Plan d’Article : Civet de Sanglier – Recette Authentique et Secrets de Cuisson #
Qu’est-ce que le civet de sanglier ? #
Le civet de sanglier est un ragoût de viande de sanglier découpée en morceaux, marinée au vin rouge avec aromates, puis longuement mijotée. Historiquement, ce plat apparaît dans la tradition du gibier à poil, associé à la chasse en Sologne, en Franche-Comté, en Alsace, dans le Massif central ou en Provence. Les traités culinaires du XIXe siècle, comme ceux d’Auguste Escoffier, cuisinier et auteur, décrivent déjà des civets de lièvre et de sanglier où le vin rouge et le sang servent à lier la sauce. Aujourd’hui, on réserve souvent ce plat aux repas d’automne-hiver, lorsque la saison de chasse bat son plein et que les bouchers spécialisés en viande de gibier proposent épaule, collier ou morceaux pour civet.

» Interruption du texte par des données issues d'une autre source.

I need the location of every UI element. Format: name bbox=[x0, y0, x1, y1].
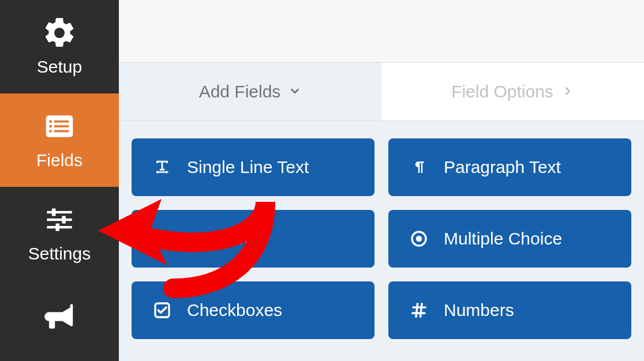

Ce ragoût connaît de nombreuses déclinaisons régionales. En Savoie et en Haute-Savoie, on trouve des versions au vin de Savoie Mondeuse et parfois au génépi. En Bourgogne-Franche-Comté, le civet bourguignon est préparé au Pinot noir de Bourgogne ou au vin rouge du Jura, comme le propose la cheffe et animatrice Julie Andrieu dans son civet de sanglier de Laure ?. En Cerdagne et dans les Aspres (Pyrénées-Orientales), des recettes catalanes intègrent du vinaigre de Banyuls et du vin rancio. Toutes ces variantes reposent sur les mêmes fondamentaux : marinade longue, cuisson douce et liaison de la sauce. Nous considérons que pour un bon référencement, l’usage des termes sanglier, viande, gibier et marinade répond parfaitement aux attentes des internautes qui recherchent une recette fiable et complète.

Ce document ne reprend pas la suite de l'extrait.